When FISA Court Rejects a Surveillance Request, the FBI Issues a NSL Instead
An anonymous reader writes We've talked quite a bit about National Security Letters (NSLs) and how the FBI/DOJ regularly abused them to get just about any information the government wanted with no oversight. As a form of an administrative subpoena -- with a built in gag-order -- NSLs are a great tool for the government to abuse the 4th Amendment. Recipients can't talk about them, and no court has to review/approve them. Yet they certainly look scary to most recipients who don't dare fight an NSL. That's part of the reason why at least one court found them unconstitutional. At the same time, we've also been talking plenty about Section 215 of the PATRIOT Act, which allows the DOJ/FBI (often working for the NSA) to go to the FISA Court and get rubberstamped court orders demanding certain 'business records.' As Ed Snowden revealed, these records requests can be as broad as basically 'all details on all calls.' But, since the FISA Court reviewed it, people insist it's legal. And, of course, the FISA Court has the reputation as a rubberstamp for a reason — it almost never turns down a request. However, in the rare instances where it does, apparently, the DOJ doesn't really care, knowing that it can just issue an NSL instead and get the same information. At least that appears to be what the DOJ quietly admitted to doing in a now declassified Inspector General's report from 2008."
>. What went wrong
When the judicial branch ruled it unconstitutional, the executive branch ignored the Constitution and do it anyway.

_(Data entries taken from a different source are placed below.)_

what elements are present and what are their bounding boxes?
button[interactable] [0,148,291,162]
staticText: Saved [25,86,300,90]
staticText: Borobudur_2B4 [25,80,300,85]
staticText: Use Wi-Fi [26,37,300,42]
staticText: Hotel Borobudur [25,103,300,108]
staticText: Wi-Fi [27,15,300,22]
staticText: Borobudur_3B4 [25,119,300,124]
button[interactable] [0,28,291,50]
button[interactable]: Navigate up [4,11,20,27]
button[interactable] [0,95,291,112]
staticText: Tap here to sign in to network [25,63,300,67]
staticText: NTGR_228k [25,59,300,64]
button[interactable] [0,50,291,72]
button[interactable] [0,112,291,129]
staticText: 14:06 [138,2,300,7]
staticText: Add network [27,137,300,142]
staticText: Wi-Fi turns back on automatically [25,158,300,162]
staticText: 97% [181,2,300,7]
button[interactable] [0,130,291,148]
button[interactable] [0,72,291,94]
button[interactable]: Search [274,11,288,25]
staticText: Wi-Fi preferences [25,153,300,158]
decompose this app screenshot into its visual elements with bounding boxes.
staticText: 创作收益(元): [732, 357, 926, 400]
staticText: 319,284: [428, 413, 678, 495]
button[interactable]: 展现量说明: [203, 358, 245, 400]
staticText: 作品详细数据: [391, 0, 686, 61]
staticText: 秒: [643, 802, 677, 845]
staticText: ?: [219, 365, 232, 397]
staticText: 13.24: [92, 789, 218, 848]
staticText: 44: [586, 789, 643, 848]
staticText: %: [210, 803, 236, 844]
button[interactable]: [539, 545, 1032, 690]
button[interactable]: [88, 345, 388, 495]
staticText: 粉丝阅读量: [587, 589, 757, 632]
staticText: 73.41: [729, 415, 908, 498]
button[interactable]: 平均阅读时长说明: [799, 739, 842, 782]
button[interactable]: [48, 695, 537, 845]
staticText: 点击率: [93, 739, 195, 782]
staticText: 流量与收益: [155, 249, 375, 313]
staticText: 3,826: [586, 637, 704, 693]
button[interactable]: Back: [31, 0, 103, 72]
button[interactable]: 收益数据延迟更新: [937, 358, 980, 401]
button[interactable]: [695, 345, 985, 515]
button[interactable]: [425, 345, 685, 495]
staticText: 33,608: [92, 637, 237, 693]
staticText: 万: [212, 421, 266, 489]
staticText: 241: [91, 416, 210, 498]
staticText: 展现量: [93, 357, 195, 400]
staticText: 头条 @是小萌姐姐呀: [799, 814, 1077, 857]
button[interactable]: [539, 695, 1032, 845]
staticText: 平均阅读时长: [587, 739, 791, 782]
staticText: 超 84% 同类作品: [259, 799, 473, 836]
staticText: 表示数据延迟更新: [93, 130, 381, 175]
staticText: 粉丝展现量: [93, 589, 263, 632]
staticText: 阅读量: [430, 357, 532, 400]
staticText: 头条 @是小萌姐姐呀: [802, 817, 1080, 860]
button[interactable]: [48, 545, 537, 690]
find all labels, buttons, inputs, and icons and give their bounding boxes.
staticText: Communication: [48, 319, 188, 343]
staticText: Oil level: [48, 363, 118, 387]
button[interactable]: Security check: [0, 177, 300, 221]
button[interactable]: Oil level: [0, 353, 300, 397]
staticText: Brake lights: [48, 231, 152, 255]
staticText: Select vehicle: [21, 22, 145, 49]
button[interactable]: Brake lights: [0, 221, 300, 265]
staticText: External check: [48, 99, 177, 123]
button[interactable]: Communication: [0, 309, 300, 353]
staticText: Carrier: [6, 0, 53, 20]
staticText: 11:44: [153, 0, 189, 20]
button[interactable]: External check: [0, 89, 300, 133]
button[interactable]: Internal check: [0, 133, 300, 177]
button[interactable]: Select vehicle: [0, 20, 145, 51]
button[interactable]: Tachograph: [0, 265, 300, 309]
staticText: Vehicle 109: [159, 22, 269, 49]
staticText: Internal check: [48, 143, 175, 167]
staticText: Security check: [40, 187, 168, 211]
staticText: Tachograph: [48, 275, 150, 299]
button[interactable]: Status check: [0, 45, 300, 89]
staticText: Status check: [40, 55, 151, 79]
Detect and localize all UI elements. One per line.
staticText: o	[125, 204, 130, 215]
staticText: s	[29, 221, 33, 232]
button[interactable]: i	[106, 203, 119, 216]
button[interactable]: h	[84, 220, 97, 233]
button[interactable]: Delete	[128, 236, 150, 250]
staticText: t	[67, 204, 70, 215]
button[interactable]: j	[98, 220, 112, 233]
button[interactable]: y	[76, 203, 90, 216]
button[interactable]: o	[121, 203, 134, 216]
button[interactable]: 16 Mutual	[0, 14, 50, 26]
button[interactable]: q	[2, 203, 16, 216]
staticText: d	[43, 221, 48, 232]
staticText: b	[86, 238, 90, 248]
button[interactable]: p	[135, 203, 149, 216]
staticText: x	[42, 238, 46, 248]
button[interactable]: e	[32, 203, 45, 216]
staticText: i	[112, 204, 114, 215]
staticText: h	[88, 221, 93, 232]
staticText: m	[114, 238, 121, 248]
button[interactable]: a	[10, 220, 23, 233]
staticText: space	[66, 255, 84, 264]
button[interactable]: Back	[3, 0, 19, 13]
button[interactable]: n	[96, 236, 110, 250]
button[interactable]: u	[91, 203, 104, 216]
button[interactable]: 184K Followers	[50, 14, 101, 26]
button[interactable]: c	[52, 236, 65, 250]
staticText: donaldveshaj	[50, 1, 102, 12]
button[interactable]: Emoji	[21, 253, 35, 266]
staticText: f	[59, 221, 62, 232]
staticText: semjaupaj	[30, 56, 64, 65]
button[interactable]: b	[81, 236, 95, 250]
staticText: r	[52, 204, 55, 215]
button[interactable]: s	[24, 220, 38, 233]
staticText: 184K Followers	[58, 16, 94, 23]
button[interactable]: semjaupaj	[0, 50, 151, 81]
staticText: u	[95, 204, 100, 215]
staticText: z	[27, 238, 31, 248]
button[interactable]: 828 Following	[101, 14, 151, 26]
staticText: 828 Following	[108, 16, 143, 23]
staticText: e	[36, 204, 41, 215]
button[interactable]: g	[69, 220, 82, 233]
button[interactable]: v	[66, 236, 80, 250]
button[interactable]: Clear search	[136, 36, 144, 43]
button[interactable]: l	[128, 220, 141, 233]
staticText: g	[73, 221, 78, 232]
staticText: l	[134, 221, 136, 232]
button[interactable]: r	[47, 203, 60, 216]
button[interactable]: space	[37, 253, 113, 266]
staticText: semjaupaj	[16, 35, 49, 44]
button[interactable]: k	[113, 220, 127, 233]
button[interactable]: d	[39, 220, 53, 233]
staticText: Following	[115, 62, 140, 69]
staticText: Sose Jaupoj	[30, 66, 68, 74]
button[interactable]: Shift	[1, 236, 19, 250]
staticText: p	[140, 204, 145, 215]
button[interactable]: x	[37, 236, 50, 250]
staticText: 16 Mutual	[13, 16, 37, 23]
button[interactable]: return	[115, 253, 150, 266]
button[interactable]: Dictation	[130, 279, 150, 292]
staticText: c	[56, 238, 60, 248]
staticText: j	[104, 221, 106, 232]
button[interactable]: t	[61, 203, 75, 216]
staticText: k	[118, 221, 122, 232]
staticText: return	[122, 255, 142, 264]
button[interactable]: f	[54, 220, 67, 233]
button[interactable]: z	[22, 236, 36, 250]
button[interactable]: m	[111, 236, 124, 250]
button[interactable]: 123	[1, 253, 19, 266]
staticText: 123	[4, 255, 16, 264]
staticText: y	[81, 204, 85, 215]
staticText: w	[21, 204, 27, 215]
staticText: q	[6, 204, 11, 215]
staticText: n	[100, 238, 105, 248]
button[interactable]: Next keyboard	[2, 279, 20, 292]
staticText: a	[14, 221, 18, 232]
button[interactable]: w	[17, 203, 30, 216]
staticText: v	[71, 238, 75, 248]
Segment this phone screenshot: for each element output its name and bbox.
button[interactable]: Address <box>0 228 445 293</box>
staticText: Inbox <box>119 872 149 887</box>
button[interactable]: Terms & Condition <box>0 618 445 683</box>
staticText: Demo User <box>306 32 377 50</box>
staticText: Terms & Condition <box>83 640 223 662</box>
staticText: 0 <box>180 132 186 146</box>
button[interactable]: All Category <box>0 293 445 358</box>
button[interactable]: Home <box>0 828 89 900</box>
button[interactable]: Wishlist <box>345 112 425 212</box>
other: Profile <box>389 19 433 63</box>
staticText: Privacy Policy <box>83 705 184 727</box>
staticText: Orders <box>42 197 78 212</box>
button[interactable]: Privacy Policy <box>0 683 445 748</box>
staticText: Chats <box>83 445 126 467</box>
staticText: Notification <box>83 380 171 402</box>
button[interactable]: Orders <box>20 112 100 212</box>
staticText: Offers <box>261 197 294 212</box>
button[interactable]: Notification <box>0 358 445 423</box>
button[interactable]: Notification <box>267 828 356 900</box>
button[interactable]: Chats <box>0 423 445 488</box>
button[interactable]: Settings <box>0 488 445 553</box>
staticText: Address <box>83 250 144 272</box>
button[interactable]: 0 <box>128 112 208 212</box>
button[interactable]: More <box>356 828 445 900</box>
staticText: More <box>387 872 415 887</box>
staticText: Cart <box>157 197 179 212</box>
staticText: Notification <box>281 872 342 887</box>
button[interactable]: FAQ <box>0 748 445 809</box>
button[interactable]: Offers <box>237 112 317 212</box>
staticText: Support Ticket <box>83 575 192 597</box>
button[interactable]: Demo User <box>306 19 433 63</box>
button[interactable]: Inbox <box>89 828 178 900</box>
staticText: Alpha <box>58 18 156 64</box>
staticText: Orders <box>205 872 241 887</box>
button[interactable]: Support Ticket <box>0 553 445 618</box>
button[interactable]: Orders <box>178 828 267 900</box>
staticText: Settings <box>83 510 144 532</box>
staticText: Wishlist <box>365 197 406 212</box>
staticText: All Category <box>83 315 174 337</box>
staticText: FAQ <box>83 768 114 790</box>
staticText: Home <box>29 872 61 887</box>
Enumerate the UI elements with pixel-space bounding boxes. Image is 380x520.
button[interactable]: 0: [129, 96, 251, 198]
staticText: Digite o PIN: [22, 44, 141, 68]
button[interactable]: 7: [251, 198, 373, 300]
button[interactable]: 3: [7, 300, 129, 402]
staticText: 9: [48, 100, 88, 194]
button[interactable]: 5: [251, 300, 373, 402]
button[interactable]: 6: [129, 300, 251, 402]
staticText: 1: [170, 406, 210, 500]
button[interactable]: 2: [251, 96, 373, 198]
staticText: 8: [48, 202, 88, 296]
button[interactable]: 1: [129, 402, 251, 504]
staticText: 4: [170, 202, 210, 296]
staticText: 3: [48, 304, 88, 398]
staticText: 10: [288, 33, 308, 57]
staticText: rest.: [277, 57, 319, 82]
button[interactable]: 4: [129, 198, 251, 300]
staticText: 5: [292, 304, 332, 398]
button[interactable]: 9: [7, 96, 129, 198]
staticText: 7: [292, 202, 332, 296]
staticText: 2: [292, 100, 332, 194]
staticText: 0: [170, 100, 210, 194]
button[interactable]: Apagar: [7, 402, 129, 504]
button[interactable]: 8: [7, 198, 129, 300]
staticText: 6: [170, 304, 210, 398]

When the Congress choose not to change the law and make illegal immigrants legal, the executive branch chose to ignore the Constitution and write their own law.
The head of the executive, President Obama, has clearly announced that he considers "the failure of Congress" to do exactly what he wants somehow authorizes him to override Congress. In other words, according to his announcement, he actually believes the only legitimate role of Congress is to rubber-stamp whatever the executive wants - choosing not to implement his policy is a "failure" of Congress , and as such is illegitimate and requires him to override their decision. Never mind his oath to "faithfully execute the law".
[...] before being shuffled off to prison?
This part sounds strange. Can it happen without trial and sentence? If not, how is the proceeding for that?
Apparently you missed Obama signing the NDAA a few years ago, quietly, on New Years Eve as a matter of fact.
They can take you off to 'prison' without charge or trial, without access to a lawyer, and hold you 'indefinitely'.
The 'proceeding' for that is simply an 'executive decision'.
Two wrongs don't make a right. The goal is not to argue that Democrat is worse than Republican (or vise versa). If you're still arguing who is the lesser of two evils you have fallen for the ruse. Be smarter than that. Both parties are bad, neither party will help / improve things / save us. The only options are 3rd party or, more likely over time, some flavor of revolution. Citizens United all but guaranteed that simple voting won't be the answer.
I wish you would all crawl back into your bunker full of hot-pockets and stop poluting the air with your rancid breath
Well, see here, that's not how democracy works. You don't get to suppress someone else's view simply because it is not in accord with your own.
So go fuck yourself
You seriously think fascist cares about democracy?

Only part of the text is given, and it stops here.